* [Your objective] Could you filter the records below and return each line that holds "shirt"?

* [Entries provided]
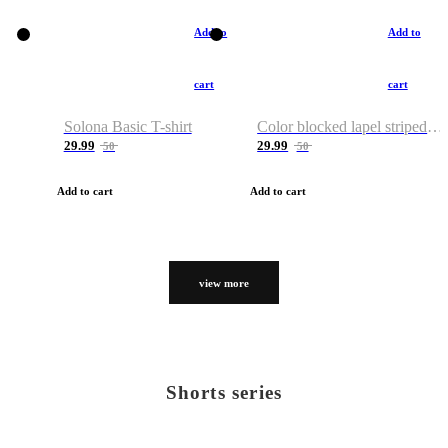
Add to
Add to
cart
cart
Solona Basic T-shirt
Color blocked lapel striped T-shirt
29.99
29.99
50
50
Add to cart
Add to cart
view more
Shorts series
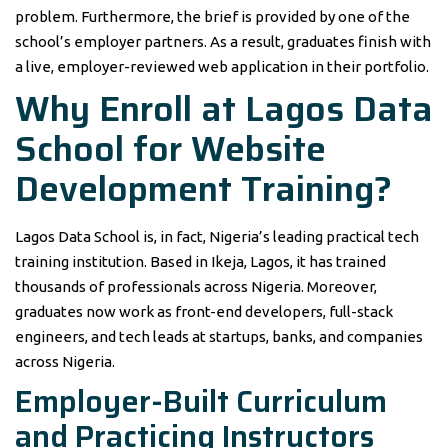
problem. Furthermore, the brief is provided by one of the
school’s employer partners. As a result, graduates finish with
a live, employer-reviewed web application in their portfolio.
Why Enroll at Lagos Data
School for Website
Development Training?
Lagos Data School is, in fact, Nigeria’s leading practical tech
training institution. Based in Ikeja, Lagos, it has trained
thousands of professionals across Nigeria. Moreover,
graduates now work as front-end developers, full-stack
engineers, and tech leads at startups, banks, and companies
across Nigeria.
Employer-Built Curriculum
and Practicing Instructors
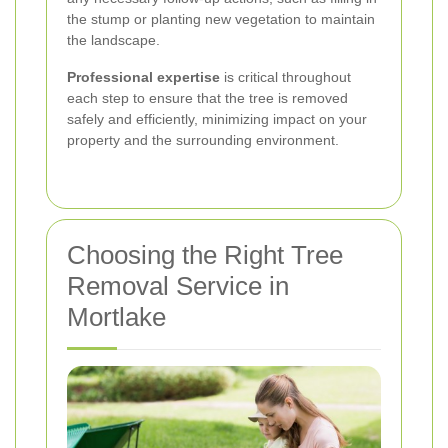
the stump or planting new vegetation to maintain
the landscape.
Professional expertise
is critical throughout
each step to ensure that the tree is removed
safely and efficiently, minimizing impact on your
property and the surrounding environment.
Choosing the Right Tree
Removal Service in
Mortlake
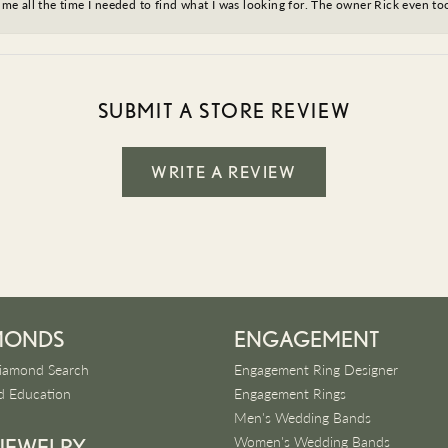
ve me all the time I needed to find what I was looking for. The owner Rick even 
SUBMIT A STORE REVIEW
WRITE A REVIEW
MONDS
ENGAGEMENT
iamond Search
Engagement Ring Designer
 Education
Engagement Rings
Men's Wedding Bands
Women's Wedding Bands
 JEWELRY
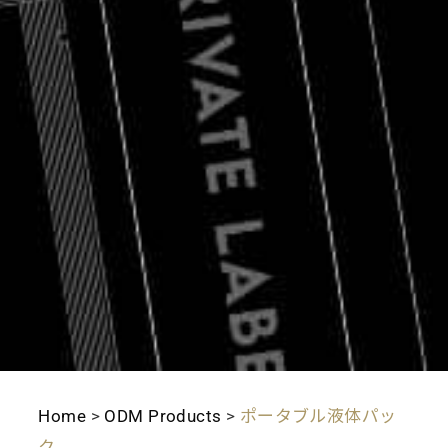
Home
>
ODM Products
>
ポータブル液体パッ
ク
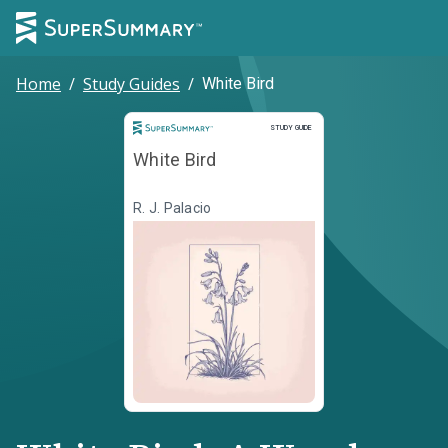
Home
/
Study Guides
/
White Bird
Study Guide
STUDY GUIDE
White Bird
R. J. Palacio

* [Task response]
Solona Basic T-shirt
Color blocked lapel striped T-shirt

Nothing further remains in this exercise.